Senate GOP faulted for opposing subpoena power for commission

Published:

House Democrats are renewing their push to grant the presidential panel investigating the Gulf of Mexico oil spill subpoena power after the leaders of the commission yesterday blasted Senate Republicans for blocking efforts to do so.

Reps. Lois Capps (D-Calif.) and Ed Markey (D-Mass.) late yesterday urged the Senate to move on legislation during the short legislative session that begins next week to grant the seven-member panel subpoena power in its investigation.

"It's really astonishing that Senate Republicans have not allowed a bill that passed the House nearly unanimously to even come to the floor for the vote," Capps said in a statement. "They need to stop defending Big Oil and allow this bill to come to the floor when Congress returns to Washington next week."

The House passed legislation this summer that would grant the body power to subpoena witnesses under oath, but attempts to bring the legislation to the Senate floor were blocked by Republicans.

Yesterday during a meeting in Washington, D.C., the co-chairmen of the panel and the group's chief counsel lamented the fact that Congress had not granted the body power to subpoena witnesses.

"Because I don't have subpoena power, I have to look you in the eye and say I'm telling you what people told me. I can't subpoena people and put them under oath," Fred Bartlit, the group's chief counsel, said. "I wish I could. I think it's damned important, but it's the way it goes."

William Reilly, U.S. EPA administrator under President George H.W. Bush and co-chairman of the panel, blasted Senate Republicans for blocking legislation to grant the commissioners subpoena power.

"To those few senators who blocked this commission from having subpoena power, I hope that you are pleasantly surprised and not disappointed" by the findings, Reilly said.

Former Sen. Bob Graham (D-Fla.), the panel's other co-chairman, said the commission will push Congress to provide the panel subpoena power during the lame-duck session.

But Senate Republicans are loathe to grant the panel, which was appointed by President Obama, the ability to question witnesses under oath.

"I'll buy you lunch if you can find a single time Congress has given subpoena power to any noncongressionally appointed commission during my tenure in the Senate," said Don Stewart, a spokesman for Senate Minority Leader Mitch McConnell (R-Ky.), in an e-mail. Stewart has been on staff since 1997.

But Markey said subpoena power would allow the commission to find all the details in the investigation.
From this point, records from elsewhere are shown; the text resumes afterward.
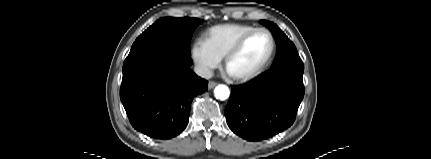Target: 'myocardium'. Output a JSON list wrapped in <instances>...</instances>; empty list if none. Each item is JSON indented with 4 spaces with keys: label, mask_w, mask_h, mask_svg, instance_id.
I'll return each mask as SVG.
<instances>
[{
    "label": "myocardium",
    "mask_w": 431,
    "mask_h": 159,
    "mask_svg": "<svg viewBox=\"0 0 431 159\" xmlns=\"http://www.w3.org/2000/svg\"><path fill=\"white\" fill-rule=\"evenodd\" d=\"M258 33H265L270 37L271 42H272L271 52H270L268 58L266 59V61L255 71L250 72V73L245 74V75H240V76L231 75L232 78L238 82H248V81H251V80L259 77L271 66V64L275 58L276 51H277V42H276V39H275L273 33L266 28H256V29L246 33L245 35H243L237 41V43L229 50V52L226 54V56H225V67H226L227 71H228V66H229L230 62L243 50L247 41L251 37H253L254 35H256Z\"/></svg>",
    "instance_id": "obj_1"
}]
</instances>
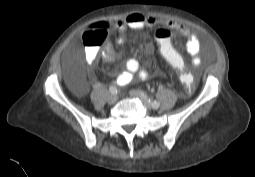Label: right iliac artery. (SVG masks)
<instances>
[{
    "label": "right iliac artery",
    "instance_id": "obj_1",
    "mask_svg": "<svg viewBox=\"0 0 255 177\" xmlns=\"http://www.w3.org/2000/svg\"><path fill=\"white\" fill-rule=\"evenodd\" d=\"M109 91L111 94H117V88L115 86H110Z\"/></svg>",
    "mask_w": 255,
    "mask_h": 177
}]
</instances>
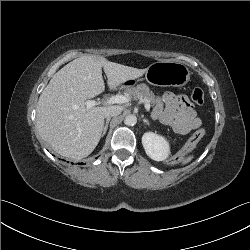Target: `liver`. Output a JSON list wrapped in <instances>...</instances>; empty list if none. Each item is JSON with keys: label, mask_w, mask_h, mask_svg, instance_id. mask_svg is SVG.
Here are the masks:
<instances>
[{"label": "liver", "mask_w": 250, "mask_h": 250, "mask_svg": "<svg viewBox=\"0 0 250 250\" xmlns=\"http://www.w3.org/2000/svg\"><path fill=\"white\" fill-rule=\"evenodd\" d=\"M109 88L137 79L147 68L137 69L100 56L79 57L53 75L37 105L36 125L42 139L64 157L79 160L90 155L100 141L105 112L110 106L87 109L85 102Z\"/></svg>", "instance_id": "liver-1"}]
</instances>
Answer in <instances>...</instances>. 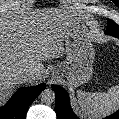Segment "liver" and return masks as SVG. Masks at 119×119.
Returning a JSON list of instances; mask_svg holds the SVG:
<instances>
[{"label":"liver","instance_id":"obj_1","mask_svg":"<svg viewBox=\"0 0 119 119\" xmlns=\"http://www.w3.org/2000/svg\"><path fill=\"white\" fill-rule=\"evenodd\" d=\"M63 16H59L60 21L66 20V27L45 35L47 37L41 34V24L29 18L7 16L0 19V103L19 85L40 81L45 70L42 62L64 56L70 34L67 28L73 23ZM24 69L35 70L25 82L21 77Z\"/></svg>","mask_w":119,"mask_h":119}]
</instances>
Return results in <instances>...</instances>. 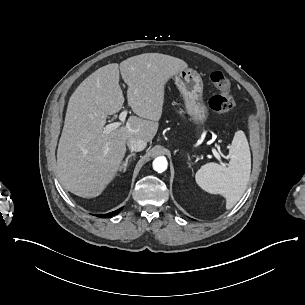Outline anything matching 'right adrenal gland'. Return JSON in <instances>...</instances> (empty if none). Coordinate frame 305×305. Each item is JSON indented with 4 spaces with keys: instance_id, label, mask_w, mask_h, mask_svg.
Returning a JSON list of instances; mask_svg holds the SVG:
<instances>
[{
    "instance_id": "right-adrenal-gland-1",
    "label": "right adrenal gland",
    "mask_w": 305,
    "mask_h": 305,
    "mask_svg": "<svg viewBox=\"0 0 305 305\" xmlns=\"http://www.w3.org/2000/svg\"><path fill=\"white\" fill-rule=\"evenodd\" d=\"M131 157H135V153H131V154L126 158L125 163H124V165H123L122 168H121V172H124V171H125V169H126V167H127V164H128V161H129V159H130Z\"/></svg>"
}]
</instances>
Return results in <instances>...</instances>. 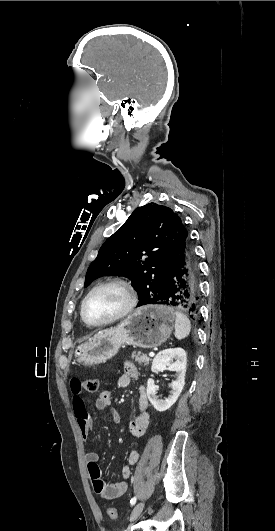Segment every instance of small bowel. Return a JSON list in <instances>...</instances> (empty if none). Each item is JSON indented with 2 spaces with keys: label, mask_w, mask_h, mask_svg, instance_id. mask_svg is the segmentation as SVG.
I'll use <instances>...</instances> for the list:
<instances>
[{
  "label": "small bowel",
  "mask_w": 275,
  "mask_h": 531,
  "mask_svg": "<svg viewBox=\"0 0 275 531\" xmlns=\"http://www.w3.org/2000/svg\"><path fill=\"white\" fill-rule=\"evenodd\" d=\"M139 372L136 366L130 362L124 363V371L117 380L118 388H126L133 379H138ZM67 380L70 385V394L77 398L83 392L77 388L82 377L80 373H69ZM113 393L109 389L100 391L95 405L98 410H106L110 408L112 403ZM73 412L77 418L80 433L84 439H87L89 434L93 431V422L88 416L84 400H73ZM110 416L113 422L119 423L121 415L118 410L111 408ZM150 427V413H149V399L145 387L140 386L138 397V414L130 423V433L133 437L139 438L147 434ZM140 454L137 450L131 449L126 456V463L123 465L121 475L123 480L114 484H106L101 476V470L98 465L99 454L97 451L90 450L85 454V461L89 478L92 482L95 493L105 500H113L124 495L128 489L127 480L131 477V466L135 465L139 460Z\"/></svg>",
  "instance_id": "c3829d8e"
}]
</instances>
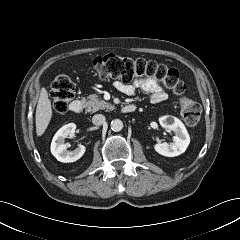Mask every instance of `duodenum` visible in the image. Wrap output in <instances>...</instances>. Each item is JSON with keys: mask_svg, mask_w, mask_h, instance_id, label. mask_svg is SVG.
Listing matches in <instances>:
<instances>
[{"mask_svg": "<svg viewBox=\"0 0 240 240\" xmlns=\"http://www.w3.org/2000/svg\"><path fill=\"white\" fill-rule=\"evenodd\" d=\"M82 109H83V104L79 99H74L69 104V110L74 114L80 113ZM135 110H136V106L134 104H128L121 108V111L124 113H132Z\"/></svg>", "mask_w": 240, "mask_h": 240, "instance_id": "410a0bca", "label": "duodenum"}]
</instances>
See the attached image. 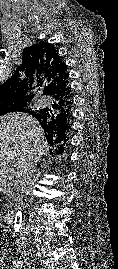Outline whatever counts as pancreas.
I'll use <instances>...</instances> for the list:
<instances>
[{
    "label": "pancreas",
    "mask_w": 118,
    "mask_h": 269,
    "mask_svg": "<svg viewBox=\"0 0 118 269\" xmlns=\"http://www.w3.org/2000/svg\"><path fill=\"white\" fill-rule=\"evenodd\" d=\"M8 182H9L8 179L0 178V191L8 192L11 190L10 184Z\"/></svg>",
    "instance_id": "cf45deb5"
}]
</instances>
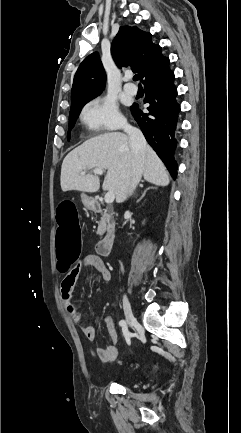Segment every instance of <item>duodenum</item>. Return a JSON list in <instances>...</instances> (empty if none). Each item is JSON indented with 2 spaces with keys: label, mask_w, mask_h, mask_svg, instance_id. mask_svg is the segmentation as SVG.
<instances>
[{
  "label": "duodenum",
  "mask_w": 241,
  "mask_h": 433,
  "mask_svg": "<svg viewBox=\"0 0 241 433\" xmlns=\"http://www.w3.org/2000/svg\"><path fill=\"white\" fill-rule=\"evenodd\" d=\"M88 204L91 210L96 212L102 211V206L98 201L90 199ZM113 245L114 235L112 233H108L97 243V251L102 256H108L112 251Z\"/></svg>",
  "instance_id": "obj_1"
}]
</instances>
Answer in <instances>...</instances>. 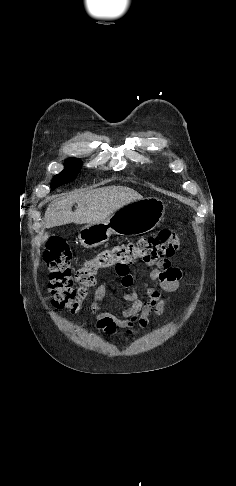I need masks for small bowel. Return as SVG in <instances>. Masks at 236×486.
<instances>
[{
  "mask_svg": "<svg viewBox=\"0 0 236 486\" xmlns=\"http://www.w3.org/2000/svg\"><path fill=\"white\" fill-rule=\"evenodd\" d=\"M148 264L153 267L149 277L158 284L160 289L173 292L179 288L181 271L173 267L168 259H161ZM116 273L121 278V285L128 290L120 293V298L127 302L128 306L121 309L118 314L101 312L103 300L109 293L108 284L102 282L95 290L94 301L90 311L96 315L97 328L107 332H114L116 328H123L128 334H133L132 328L134 326L146 328L149 325L150 315L162 316L166 300L156 287H149L147 289V299H140L134 288L133 275L129 266L116 269Z\"/></svg>",
  "mask_w": 236,
  "mask_h": 486,
  "instance_id": "c3829d8e",
  "label": "small bowel"
}]
</instances>
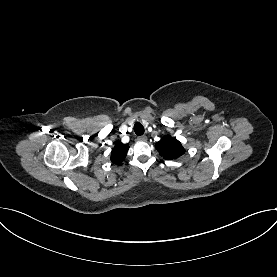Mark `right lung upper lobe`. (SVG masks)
<instances>
[{"label":"right lung upper lobe","mask_w":277,"mask_h":277,"mask_svg":"<svg viewBox=\"0 0 277 277\" xmlns=\"http://www.w3.org/2000/svg\"><path fill=\"white\" fill-rule=\"evenodd\" d=\"M128 149V144H123L121 142L116 143L111 152V161L117 165L121 164L126 157Z\"/></svg>","instance_id":"1"}]
</instances>
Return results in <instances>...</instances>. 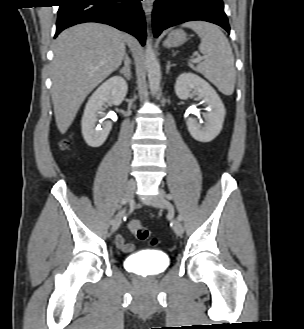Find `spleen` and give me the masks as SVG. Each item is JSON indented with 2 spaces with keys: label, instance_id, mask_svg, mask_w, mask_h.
I'll use <instances>...</instances> for the list:
<instances>
[{
  "label": "spleen",
  "instance_id": "spleen-1",
  "mask_svg": "<svg viewBox=\"0 0 304 329\" xmlns=\"http://www.w3.org/2000/svg\"><path fill=\"white\" fill-rule=\"evenodd\" d=\"M182 27L192 29L201 39L199 50L205 56V61L198 66L200 73L221 93L232 95L236 72L234 56L226 36L216 25L204 21L187 22Z\"/></svg>",
  "mask_w": 304,
  "mask_h": 329
}]
</instances>
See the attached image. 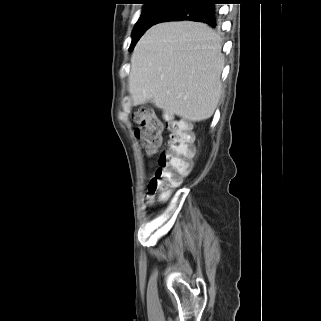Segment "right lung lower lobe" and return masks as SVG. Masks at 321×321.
<instances>
[{
    "label": "right lung lower lobe",
    "mask_w": 321,
    "mask_h": 321,
    "mask_svg": "<svg viewBox=\"0 0 321 321\" xmlns=\"http://www.w3.org/2000/svg\"><path fill=\"white\" fill-rule=\"evenodd\" d=\"M215 4L217 0H187L170 8L160 17L158 23L190 20L206 23L214 28L218 25L219 19Z\"/></svg>",
    "instance_id": "right-lung-lower-lobe-1"
}]
</instances>
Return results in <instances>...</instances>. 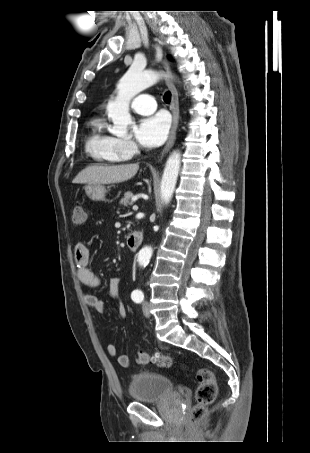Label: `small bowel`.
Masks as SVG:
<instances>
[{
  "label": "small bowel",
  "instance_id": "c3829d8e",
  "mask_svg": "<svg viewBox=\"0 0 310 453\" xmlns=\"http://www.w3.org/2000/svg\"><path fill=\"white\" fill-rule=\"evenodd\" d=\"M74 260L76 264V277L78 281L86 287L97 288L100 285V278L89 267L90 252L87 245L78 243L74 249ZM120 277H111L108 283L109 296L118 302V314L120 317L126 316V307L120 300ZM84 300L88 306L99 313H103L106 309L105 303L95 294L87 293L84 295ZM107 353L115 357L121 367L130 365V357L127 354L117 353V347L113 343H109L106 347Z\"/></svg>",
  "mask_w": 310,
  "mask_h": 453
}]
</instances>
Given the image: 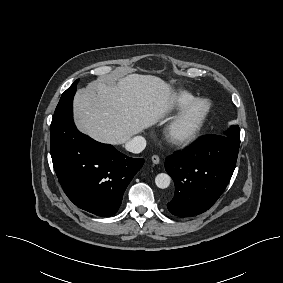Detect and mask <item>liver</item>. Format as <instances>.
<instances>
[{
	"label": "liver",
	"instance_id": "1",
	"mask_svg": "<svg viewBox=\"0 0 283 283\" xmlns=\"http://www.w3.org/2000/svg\"><path fill=\"white\" fill-rule=\"evenodd\" d=\"M174 100L172 87L156 76L97 80L77 91L74 119L78 129L93 139L121 145L164 118Z\"/></svg>",
	"mask_w": 283,
	"mask_h": 283
}]
</instances>
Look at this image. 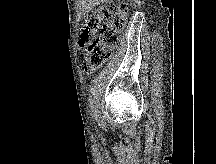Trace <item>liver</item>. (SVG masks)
I'll return each instance as SVG.
<instances>
[{
  "mask_svg": "<svg viewBox=\"0 0 216 164\" xmlns=\"http://www.w3.org/2000/svg\"><path fill=\"white\" fill-rule=\"evenodd\" d=\"M88 2L87 4L84 5V10L85 11H90L92 10L93 7L99 5L100 3H106L109 0H84V2Z\"/></svg>",
  "mask_w": 216,
  "mask_h": 164,
  "instance_id": "6515ba94",
  "label": "liver"
}]
</instances>
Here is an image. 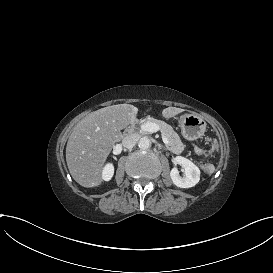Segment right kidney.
<instances>
[{"mask_svg": "<svg viewBox=\"0 0 273 273\" xmlns=\"http://www.w3.org/2000/svg\"><path fill=\"white\" fill-rule=\"evenodd\" d=\"M112 175H113V167L111 165H108L103 172V178L105 180H109L112 177Z\"/></svg>", "mask_w": 273, "mask_h": 273, "instance_id": "ca27d5eb", "label": "right kidney"}]
</instances>
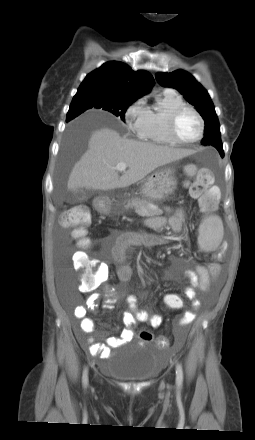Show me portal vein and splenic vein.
<instances>
[{"mask_svg":"<svg viewBox=\"0 0 255 440\" xmlns=\"http://www.w3.org/2000/svg\"><path fill=\"white\" fill-rule=\"evenodd\" d=\"M126 168H127V165H126V163H123V162L118 163V164L116 165V167H115V169H116L117 171H125Z\"/></svg>","mask_w":255,"mask_h":440,"instance_id":"18ae733b","label":"portal vein and splenic vein"}]
</instances>
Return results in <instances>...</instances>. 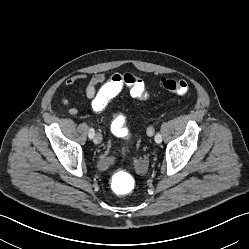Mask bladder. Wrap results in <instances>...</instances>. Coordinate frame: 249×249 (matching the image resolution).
Listing matches in <instances>:
<instances>
[{
	"mask_svg": "<svg viewBox=\"0 0 249 249\" xmlns=\"http://www.w3.org/2000/svg\"><path fill=\"white\" fill-rule=\"evenodd\" d=\"M102 167H106L104 164H102Z\"/></svg>",
	"mask_w": 249,
	"mask_h": 249,
	"instance_id": "1",
	"label": "bladder"
}]
</instances>
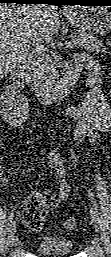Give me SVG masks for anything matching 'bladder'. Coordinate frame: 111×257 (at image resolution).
<instances>
[{"instance_id": "bladder-1", "label": "bladder", "mask_w": 111, "mask_h": 257, "mask_svg": "<svg viewBox=\"0 0 111 257\" xmlns=\"http://www.w3.org/2000/svg\"><path fill=\"white\" fill-rule=\"evenodd\" d=\"M72 249V241L63 238L44 237L38 244V251L44 255H65Z\"/></svg>"}]
</instances>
"Every day that Senate Republicans block subpoena power for the independent commission is another day BP, Halliburton and Transocean can duck and dodge the panel's hardest questions," Markey said.

Markey also blasted one of the commission's preliminary findings presented at yesterday's hearing.

Bartlit yesterday outlined 13 tentative findings about problems associated with the operations on the Deepwater Horizon rig and in drilling the Macondo well, including one that said no evidence exists that indicates any of the companies involved in the disaster sacrificed safety to save money.

But Markey said BP's culture does not focus enough on safety.

"When the culture of a company favors risk-taking and cutting corners above other concerns, systemic failures like this oil spill disaster result without direct decisions being made or tradeoffs being considered," Markey said. "What is fully evident, from BP's pipeline spill in Alaska and the Texas City refinery disaster, to the Deepwater Horizon well failure, is that BP has a long and sordid history of cutting costs and pushing the limits in search of higher profits."